**WHAT YOU ARE ASKED TO DO:** Return the lines of the material below exactly, beginning with the line that has "Unisex - Digital" in it and finishing with the line that has "Maximum : 40270" in it. Leave all pictures aside.

--- START ---

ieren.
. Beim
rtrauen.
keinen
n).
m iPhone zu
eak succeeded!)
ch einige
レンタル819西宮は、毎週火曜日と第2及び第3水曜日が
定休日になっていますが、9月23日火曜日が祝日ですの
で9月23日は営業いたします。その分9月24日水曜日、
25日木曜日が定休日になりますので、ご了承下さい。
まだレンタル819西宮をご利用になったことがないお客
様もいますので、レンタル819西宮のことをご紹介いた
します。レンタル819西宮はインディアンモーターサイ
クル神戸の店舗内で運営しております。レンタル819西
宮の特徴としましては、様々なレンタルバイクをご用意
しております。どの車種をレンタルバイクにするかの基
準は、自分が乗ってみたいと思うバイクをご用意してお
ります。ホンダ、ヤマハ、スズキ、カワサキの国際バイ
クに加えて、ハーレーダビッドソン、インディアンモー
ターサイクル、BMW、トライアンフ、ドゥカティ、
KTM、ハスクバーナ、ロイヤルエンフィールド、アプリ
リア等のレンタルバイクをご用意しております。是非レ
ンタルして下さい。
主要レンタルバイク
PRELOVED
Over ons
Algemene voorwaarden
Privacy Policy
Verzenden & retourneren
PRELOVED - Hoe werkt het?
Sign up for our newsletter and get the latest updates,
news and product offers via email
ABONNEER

--- END ---
--- START ---

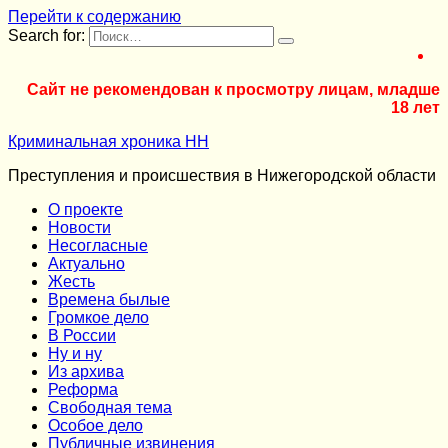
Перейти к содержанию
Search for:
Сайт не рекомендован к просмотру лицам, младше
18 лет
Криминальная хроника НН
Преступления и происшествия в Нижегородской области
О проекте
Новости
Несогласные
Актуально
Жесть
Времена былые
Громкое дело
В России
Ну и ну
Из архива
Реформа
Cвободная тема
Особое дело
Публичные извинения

--- END ---
--- START ---

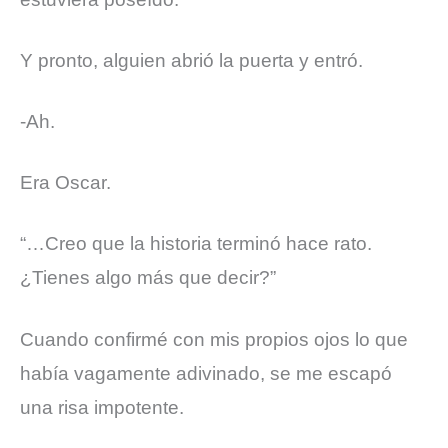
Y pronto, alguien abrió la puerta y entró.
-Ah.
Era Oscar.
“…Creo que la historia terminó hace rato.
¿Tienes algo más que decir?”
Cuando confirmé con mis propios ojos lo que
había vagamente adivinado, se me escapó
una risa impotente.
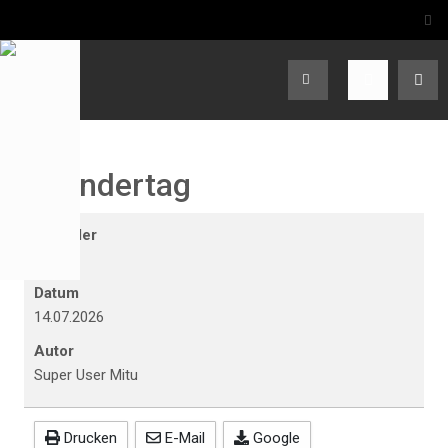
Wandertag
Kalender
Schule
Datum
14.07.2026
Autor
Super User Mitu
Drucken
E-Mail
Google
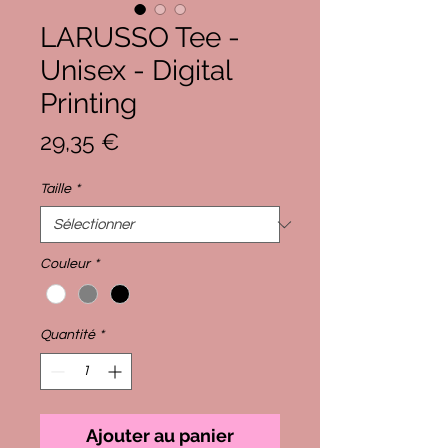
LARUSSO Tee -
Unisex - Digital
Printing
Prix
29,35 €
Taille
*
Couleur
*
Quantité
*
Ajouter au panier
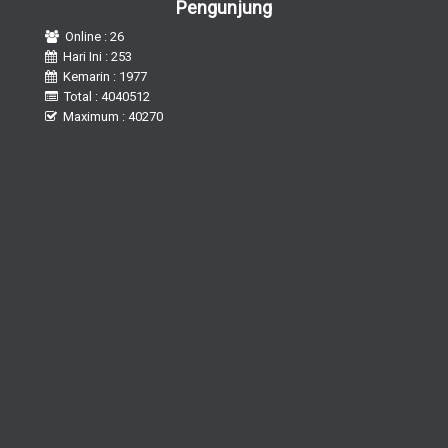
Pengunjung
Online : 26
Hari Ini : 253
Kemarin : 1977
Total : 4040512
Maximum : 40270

--- END ---

**RESPONSE TO THE TASK:**
Unisex - Digital
Printing
Prix
29,35 €
Taille
*
Couleur
*
Quantité
*
Ajouter au panier
Pengunjung
Online : 26
Hari Ini : 253
Kemarin : 1977
Total : 4040512
Maximum : 40270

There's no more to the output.